New Balance is proving, at least in running specialty, that it ain’t your uncle’s New Balance. The makers the most popular non-running shoes in backyards and fraternity houses across the country, New Balance are known mostly for making monochromatic footwear in a multitude of widths for the pudgy guy flipping your burgers on the Fourth of July and the scrawny kid with the bowl cut and the genetically attached beer can.
In running specialty, New Balance had fallen so far as to barely register on the radar. Oh sure, there were a few die-hards who remember the 320 from back in the day, but for the most part, NB had little or no credibility in running. Someone saw the writing on the wall–more than half of their customers would be, um, no longer purchasing barbeque shoes in 10 years–and recognized the need for a huge market about-face. So NB went out and hired the best marketers and designers from the other running shoe companies, and in very little time began to produce some of the best shoes on the wall.

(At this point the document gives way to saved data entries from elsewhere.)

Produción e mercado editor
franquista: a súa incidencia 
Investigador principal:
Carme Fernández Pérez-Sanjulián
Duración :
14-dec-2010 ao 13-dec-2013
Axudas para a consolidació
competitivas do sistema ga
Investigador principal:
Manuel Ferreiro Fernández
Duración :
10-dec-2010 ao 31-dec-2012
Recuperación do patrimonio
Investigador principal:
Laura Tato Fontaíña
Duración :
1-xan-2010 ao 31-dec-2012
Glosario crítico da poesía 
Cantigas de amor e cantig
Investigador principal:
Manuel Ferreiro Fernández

Take, for example, the 1400. Technically a race flat, is serves well as a daily trainer for most of the population. It is simple, lightweight, unencumbered by bells and whistles. It is almost exactly what a running shoe should be. So is cousin 890, the trainer version of the 1400. Their Minimus series–Trail and Road–are some of the best available in those categories, the Trail 110 being arguably the best. NB are firing on all cylinders, they are en fuego, they are bomb.com. And now with the Zero Drop Minimus on the wall, NB are again proving to be the real deal. They are making some of the best feeling, best fitting, most functional shoes on the wall, period.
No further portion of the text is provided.